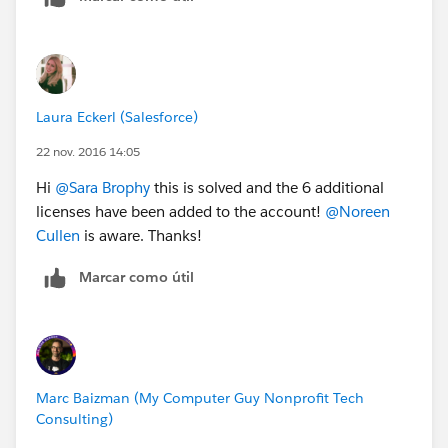
Laura Eckerl (Salesforce)
22 nov. 2016 14:05
Hi
@Sara Brophy
this is solved and the 6 additional
licenses have been added to the account!
@Noreen
Cullen
is aware. Thanks!
Marcar como útil
Marc Baizman (My Computer Guy Nonprofit Tech
Consulting)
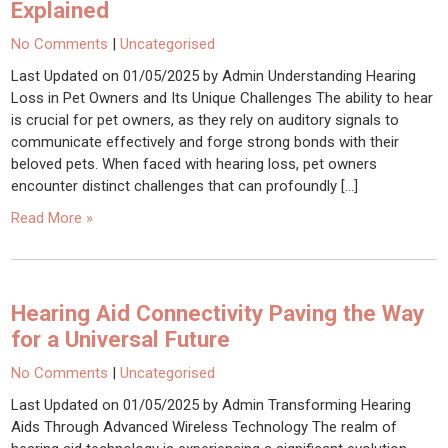
Explained
No Comments
|
Uncategorised
Last Updated on 01/05/2025 by Admin Understanding Hearing
Loss in Pet Owners and Its Unique Challenges The ability to hear
is crucial for pet owners, as they rely on auditory signals to
communicate effectively and forge strong bonds with their
beloved pets. When faced with hearing loss, pet owners
encounter distinct challenges that can profoundly […]
Read More »
Hearing Aid Connectivity Paving the Way
for a Universal Future
No Comments
|
Uncategorised
Last Updated on 01/05/2025 by Admin Transforming Hearing
Aids Through Advanced Wireless Technology The realm of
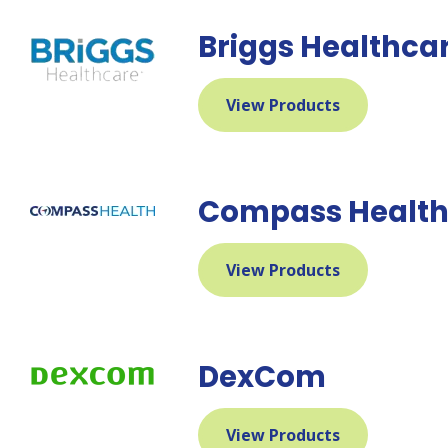
Briggs Healthca
View Products
Compass Healt
View Products
DexCom
View Products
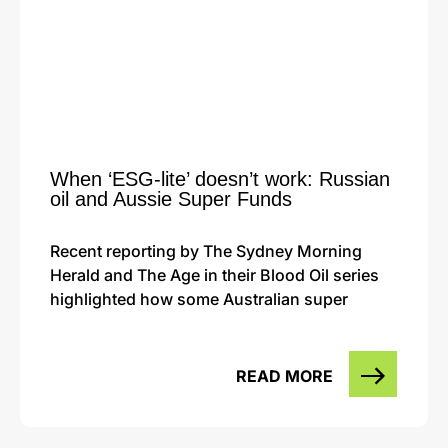
When ‘ESG-lite’ doesn’t work: Russian
oil and Aussie Super Funds
Recent reporting by The Sydney Morning
Herald and The Age in their Blood Oil series
highlighted how some Australian super
READ MORE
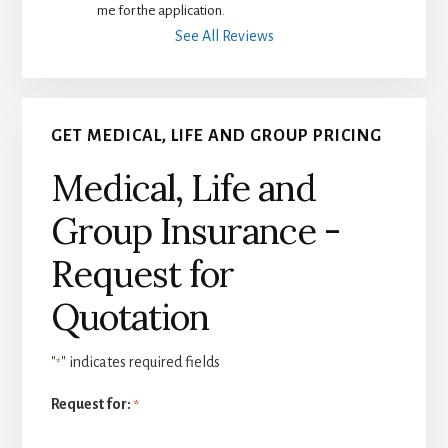
me for the application.
See All Reviews
GET MEDICAL, LIFE AND GROUP PRICING
Medical, Life and
Group Insurance -
Request for
Quotation
"
" indicates required fields
*
Request for:
*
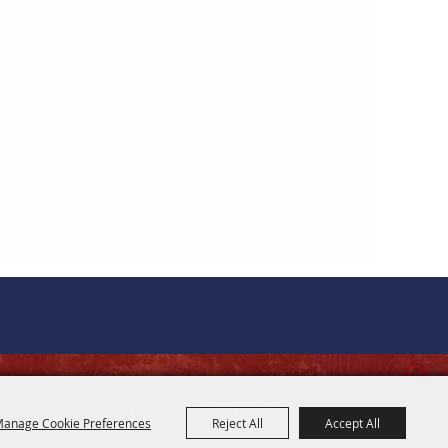
OFFICE HOURS
anage Cookie Preferences
Reject All
Accept All
8 AM - 5 PM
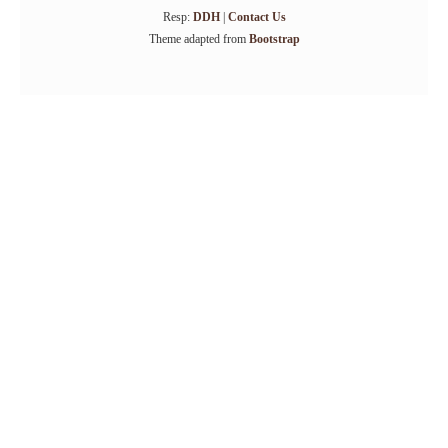
Resp:
DDH
|
Contact Us
Theme adapted from
Bootstrap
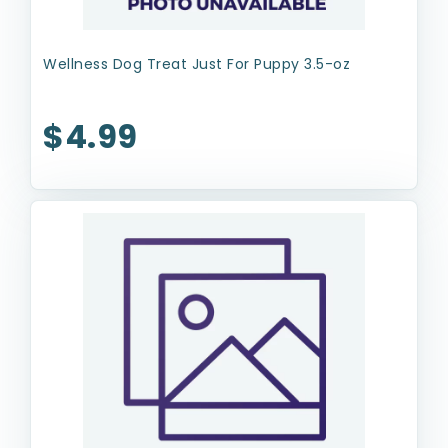
Wellness Dog Treat Just For Puppy 3.5-oz
$4.99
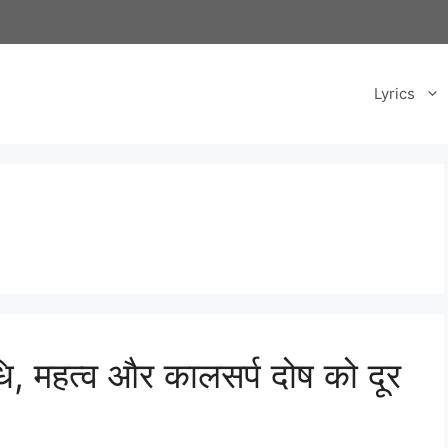
Lyrics
ि, महत्व और कालसर्प दोष को दूर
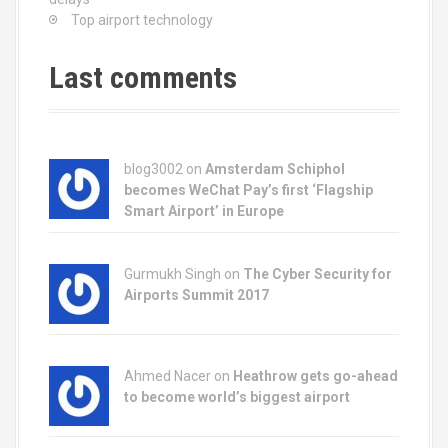
Top airport technology
Last comments
blog3002
on
Amsterdam Schiphol
becomes WeChat Pay’s first ‘Flagship
Smart Airport’ in Europe
Gurmukh Singh on
The Cyber Security for
Airports Summit 2017
Ahmed Nacer on
Heathrow gets go-ahead
to become world’s biggest airport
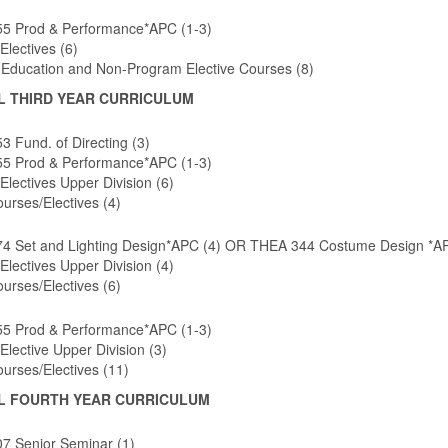
5 Prod & Performance*APC (1-3)
Electives (6)
 Education and Non-Program Elective Courses (8)
L THIRD YEAR CURRICULUM
 Fund. of Directing (3)
5 Prod & Performance*APC (1-3)
Electives Upper Division (6)
urses/Electives (4)
4 Set and Lighting Design*APC (4) OR THEA 344 Costume Design *AP
Electives Upper Division (4)
urses/Electives (6)
5 Prod & Performance*APC (1-3)
Elective Upper Division (3)
urses/Electives (11)
L FOURTH YEAR CURRICULUM
7 Senior Seminar (1)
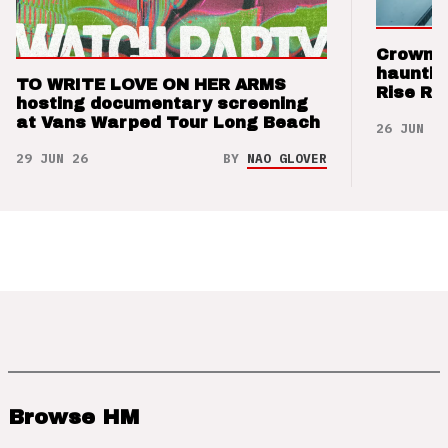
Crown t
hauntin
TO WRITE LOVE ON HER ARMS
Rise Re
hosting documentary screening
at Vans Warped Tour Long Beach
26 JUN 26
29 JUN 26
BY
NAO GLOVER
Browse HM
_ _ _ _ _ _ _
■ Task to carry out
Counting only lines above that contain the string "YEAR", report how many there are and write nothing further.

■ Exercise solution
2